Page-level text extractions
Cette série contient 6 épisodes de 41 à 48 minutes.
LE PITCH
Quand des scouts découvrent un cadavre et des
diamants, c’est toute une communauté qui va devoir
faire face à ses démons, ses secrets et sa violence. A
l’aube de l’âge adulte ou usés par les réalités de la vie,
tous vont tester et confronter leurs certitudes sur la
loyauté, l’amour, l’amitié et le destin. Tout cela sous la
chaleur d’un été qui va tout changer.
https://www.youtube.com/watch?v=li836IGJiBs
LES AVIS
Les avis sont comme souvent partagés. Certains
...
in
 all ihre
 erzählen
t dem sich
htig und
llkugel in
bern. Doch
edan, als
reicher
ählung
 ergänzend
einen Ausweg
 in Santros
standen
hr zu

* [EXERCISE DESCRIPTION]:
Print, without alteration, only the lines above between the one holding "Cette série contient" and the one holding "loyauté, l’amour, l’amitié", inclusive.

* [EXERCISE RESPONSE]:
Cette série contient 6 épisodes de 41 à 48 minutes.
LE PITCH
Quand des scouts découvrent un cadavre et des
diamants, c’est toute une communauté qui va devoir
faire face à ses démons, ses secrets et sa violence. A
l’aube de l’âge adulte ou usés par les réalités de la vie,
tous vont tester et confronter leurs certitudes sur la
loyauté, l’amour, l’amitié et le destin. Tout cela sous la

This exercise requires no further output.